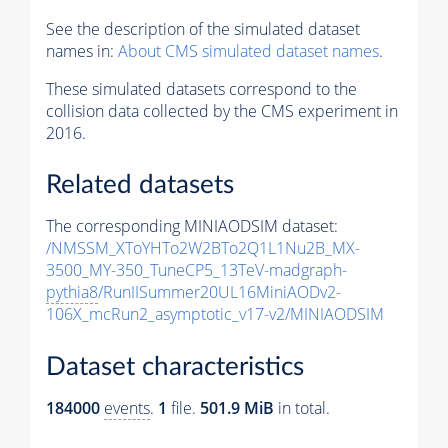
See the description of the simulated dataset
names in:
About CMS simulated dataset names
.
These simulated datasets correspond to the
collision data collected by the CMS experiment in
2016.
Related datasets
The corresponding MINIAODSIM dataset:
/NMSSM_XToYHTo2W2BTo2Q1L1Nu2B_MX-
3500_MY-350_TuneCP5_13TeV-madgraph-
pythia8
/RunIISummer20UL16MiniAODv2-
106X_mcRun2_asymptotic_v17-v2/MINIAODSIM
Dataset characteristics
184000
events
.
1
file.
501.9 MiB
in total.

__What is being asked__.
Restate each entry exactly, omitting pictures.

__Output below__.
See the description of the simulated dataset
names in:
About CMS simulated dataset names
.
These simulated datasets correspond to the
collision data collected by the CMS experiment in
2016.
Related datasets
The corresponding MINIAODSIM dataset:
/NMSSM_XToYHTo2W2BTo2Q1L1Nu2B_MX-
3500_MY-350_TuneCP5_13TeV-madgraph-
pythia8
/RunIISummer20UL16MiniAODv2-
106X_mcRun2_asymptotic_v17-v2/MINIAODSIM
Dataset characteristics
184000
events
.
1
file.
501.9 MiB
in total.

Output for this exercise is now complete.